As alunas disseram que o vídeo em que debocham da paciente transplantada mostra a surpresa diante de um caso clínico no estágio

Alunas acusadas de debochar de transplantada se manifestam sobre caso
Reprodução

 Gabrielli Farias de Souza e Thaís Caldeira Soares Foffano se posicionaram na tarde desta quarta-feira (9/4) sobre as acusações de terem debochado de uma paciente transplantada de 26 anos, no Hospital das Clínicas da Faculdade de Medicina de USP, chamada Vitória Chaves da Silva.

Em uma nota de defesa, as estudantes afirmam que o conteúdo divulgado no TikTok “teve como única intenção expressar surpresa diante de um caso clínico mencionado no ambiente de estágio”.

As alunas disseram ainda que a raridade da situação despertou a “curiosidade acadêmica” e as fez refletir sobre aspectos técnicos inéditos, proporcionados pela condição clínica de Vitória.

Gabrielli e Thaís, segue o comunicado — assinado por ambas e seus advogados — não tiveram acesso ao prontuário da paciente. “Não sabíamos quem era”. Além disso, ambas reforçaram não terem divulgado nenhuma imagem da paciente.

As estudantes negaram “qualquer deboche ou insensibilidade”. “Nosso compromisso com a vida, a dignidade humana e os princípios éticos da medicina permanece inabalável”, ressaltaram.

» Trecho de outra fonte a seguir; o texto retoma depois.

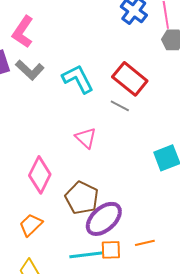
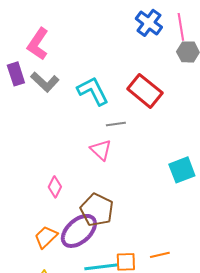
gray line: (120, 106) -> (116, 124), moved, turned -36
pink diamond: (40, 175) -> (55, 187), size x0.6
purple ellipse: (104, 219) -> (79, 231), moved

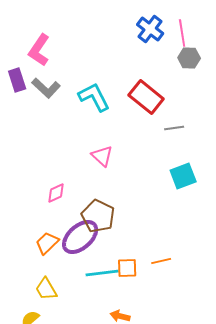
gray line: (116, 124) -> (174, 128), moved
pink diamond: (55, 187) -> (56, 193), turned 40

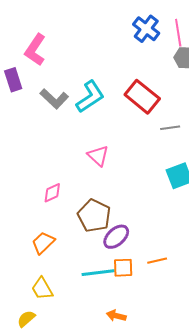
gray L-shape: (46, 88) -> (54, 99), moved
cyan L-shape: (94, 97) -> (90, 97), turned 84
purple ellipse: (80, 237) -> (116, 237), moved, size x0.7

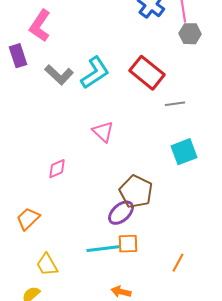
brown pentagon: (94, 216) -> (136, 192), moved
orange trapezoid: (43, 243) -> (28, 219), moved
orange line: (157, 261) -> (178, 263), moved, turned -48

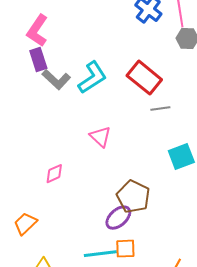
purple rectangle: (18, 56) -> (38, 60), moved
gray line: (175, 104) -> (160, 109), moved

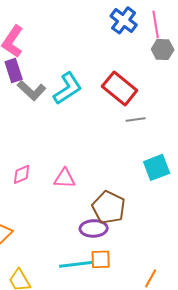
pink triangle: (100, 137) -> (65, 178), moved, turned -40
pink diamond: (54, 174) -> (22, 174), moved
purple ellipse: (118, 218) -> (94, 228), turned 40

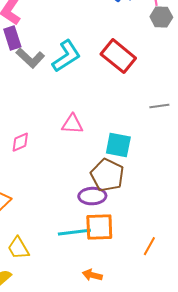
gray line: (136, 119) -> (159, 106), moved
cyan square: (157, 167) -> (118, 145), moved, turned 32
pink triangle: (65, 178) -> (72, 124), moved
orange square: (101, 259) -> (99, 227), size x1.4

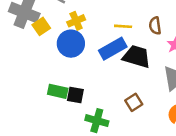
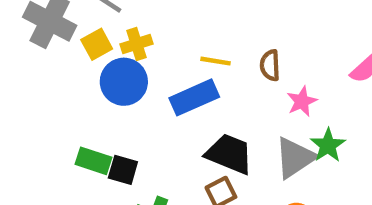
yellow square: (41, 26) -> (97, 44), moved
black trapezoid: (137, 57) -> (229, 154), moved

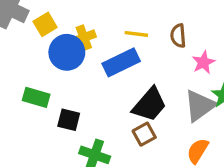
yellow cross: (137, 44) -> (84, 38), moved
black trapezoid: (229, 154) -> (150, 105), turned 111
green rectangle: (94, 161) -> (36, 97), moved

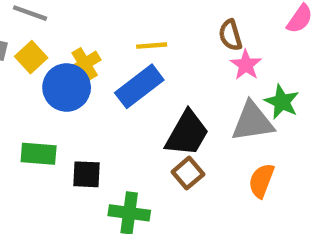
brown semicircle: (178, 36) -> (230, 35), moved
gray triangle: (200, 106) -> (252, 122), turned 39

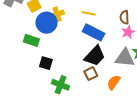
blue rectangle: (139, 86) -> (94, 32), moved, turned 50
green rectangle: (39, 154) -> (31, 40), moved
orange semicircle: (261, 181) -> (114, 82), moved

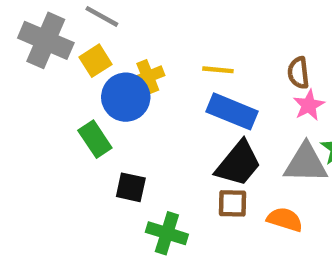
green rectangle: (31, 40) -> (95, 139), turned 42
brown square: (91, 74) -> (232, 203), turned 32
orange semicircle: (114, 82) -> (285, 219), turned 77

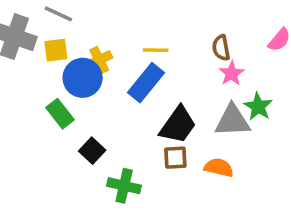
yellow square: (95, 61) -> (56, 50), turned 30
blue rectangle: (232, 111) -> (146, 83), moved, turned -69
black square: (131, 187) -> (92, 151), turned 35

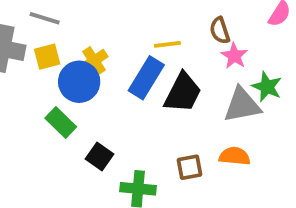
yellow line: (156, 50) -> (167, 44), moved
black trapezoid: (178, 125) -> (183, 93), moved
brown square: (175, 158) -> (190, 167), moved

Gabrielli e Thaís manifestaram solidariedade à família de Vitória e afirmaram que estão tomando providências para esclarecer o caso e preservar suas integridades pessoais, acadêmicas e emocionais.

Ao Metrópoles, Thaís afirmou que a repercussão lhe causou dor, alegando que os fatos foram e são distorcidos. “Como fica a saúde mental de uma estudante que é vítima do ódio disseminado pela mídia?”.

Investigação do caso

De acordo com a Secretaria da Segurança Pública (SSP), o caso é investigado como injúria por meio de inquérito policial instaurado pelo 14° Distrito Policial (Pinheiros). “A mãe da vítima foi ouvida e as diligências seguem visando o devido esclarecimento dos fatos, bem como a responsabilização dos envolvidos”, informou a pasta.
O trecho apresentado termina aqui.